In Washington D.C. right now, there’s a huge debate going on about school vouchers.
Here’s the debate boiled down to its bare — and honest — essentials.
The opponents of school vouchers resent the fact that some kids will end up in superior schools and some will end up in mediocre schools, which they believe will be the primary consequence of school vouchers. They would prefer everyone be in an equally horrible school rather than some be better off than others. This is what the Communists believed, too: poverty for all rather than wealth for some, middle class for most, and poverty for others.
The proponents of school vouchers emphasize choice and freedom. They also emphasize the obvious objective superiority of private schools. What they evade is the fact that nobody has a choice about paying the taxes (which will probably rise ever higher) to pay for the school vouchers. Under school vouchers, people who don’t have children — or who already take responsibility for the education of their own children — will still have to pay for the education of everyone else’s children. In other words, socialism will still be the rule of education. Under socialism, everyone is responsible for everyone but nobody is responsible for himself. The fact that many people who are either childless or whose children are grown are forced to spend part of their day paying for some stranger’s child to be educated at, say, a Catholic or Montessori school rather than at a public school does not change the basic injustice of this coercion.
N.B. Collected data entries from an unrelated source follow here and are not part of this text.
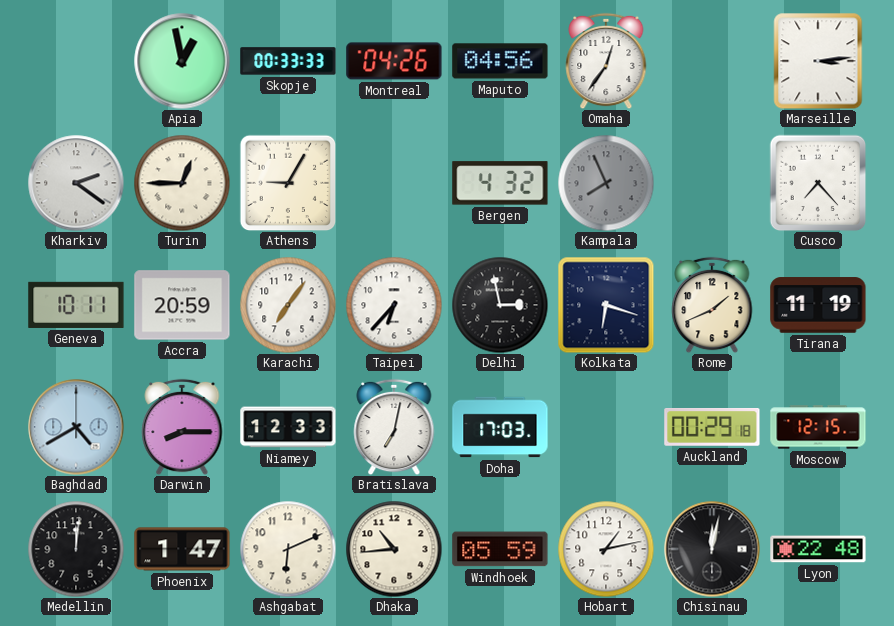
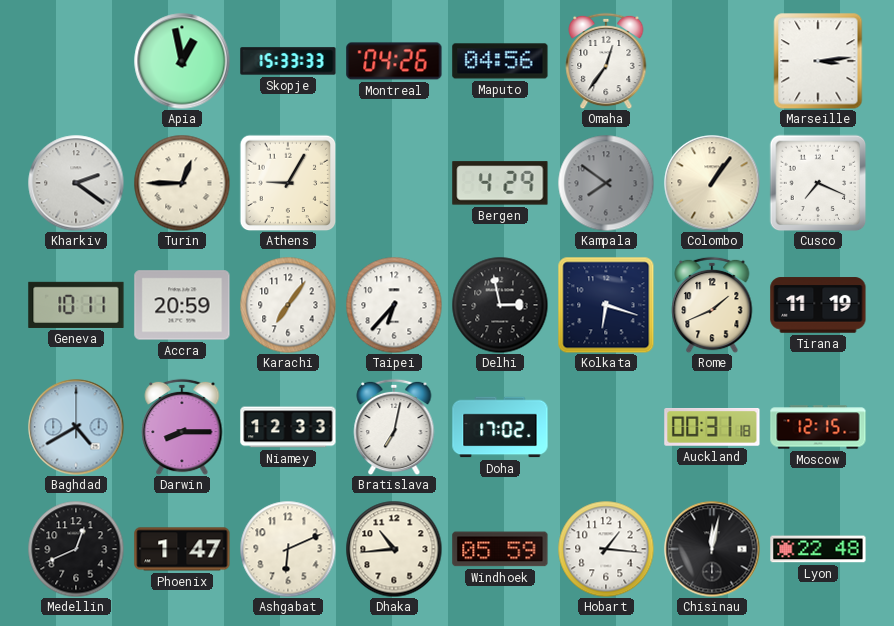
Skopje: 00:33 -> 15:33
Bergen: 4:32 -> 4:29
Kampala: 7:56 -> 7:51
Colombo: none -> 1:06
Cusco: 7:23 -> 7:19
Doha: 17:03 -> 17:02
Auckland: 00:29 -> 00:31
Medellin: 12:01 -> 12:41
Hobart: 1:13 -> 1:16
The other issue evaded by advocates of school vouchers is how the performance of superior private schools will be affected, once public money flows into their coffers. Won’t vouchers essentially turn private schools into public schools? Do the conservatives really think that the liberals won’t insist that if tax dollars go into private schools that government must now regulate them more? Right now, private schools stay in business by pleasing the customers: that is, the parents who pay the tuition. Private schools are not subject to all the politically correct nonsense and red tape currently governing public schools. Under vouchers, private schools will have huge numbers of students coming in with government money. The outcome is easy to predict. We can expect vouchers to do for education what Medicare did to health care.
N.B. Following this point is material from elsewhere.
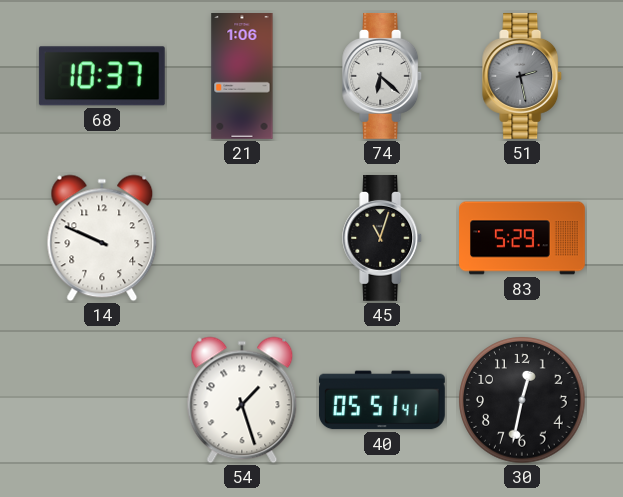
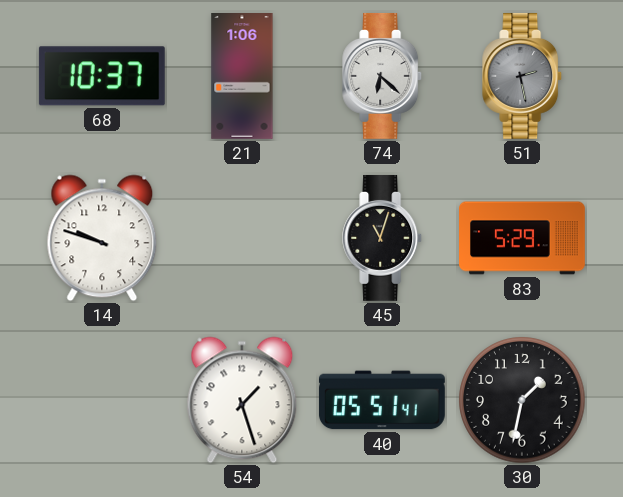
14: 9:49 -> 9:48
30: 12:32 -> 1:32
Also, what if some private schools don’t want to accept vouchers. Will they be forced? Conservatives evade this issue too.
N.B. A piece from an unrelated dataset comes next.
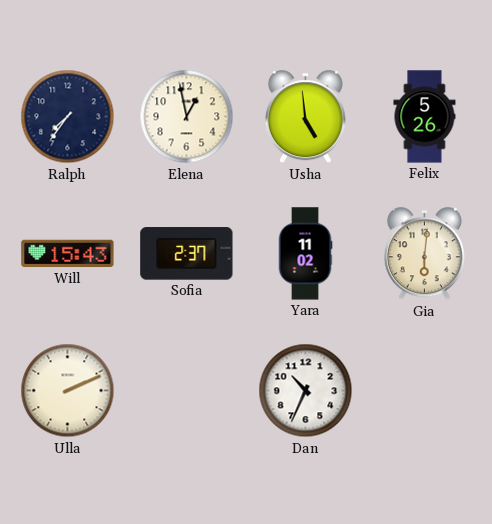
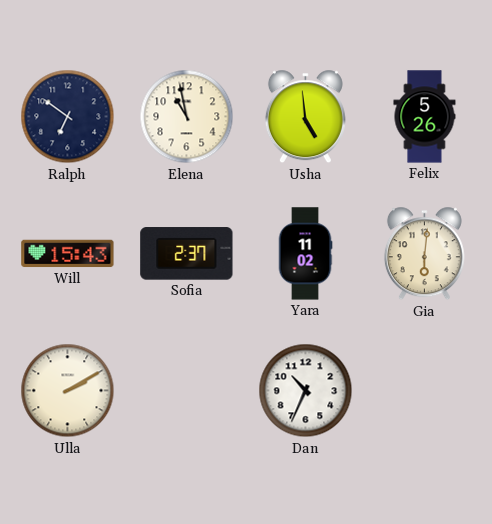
Ralph: 7:36 -> 6:51
Elena: 12:58 -> 10:58
Ulla: 2:11 -> 2:10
As with so many other issues, the liberals are wrong — and the conservatives are even more wrong.
The only moral and practical solution to the growing education crisis, in D.C. and elsewhere, is total privatization of education. Leave education to the private marketplace — and in some cases, to parents themselves, with competent home schooling on the rise every year. Let freedom and justice rule, and watch the innovation begin.
Editor’s Note: An excellent way to implement such a program are tax credits for education.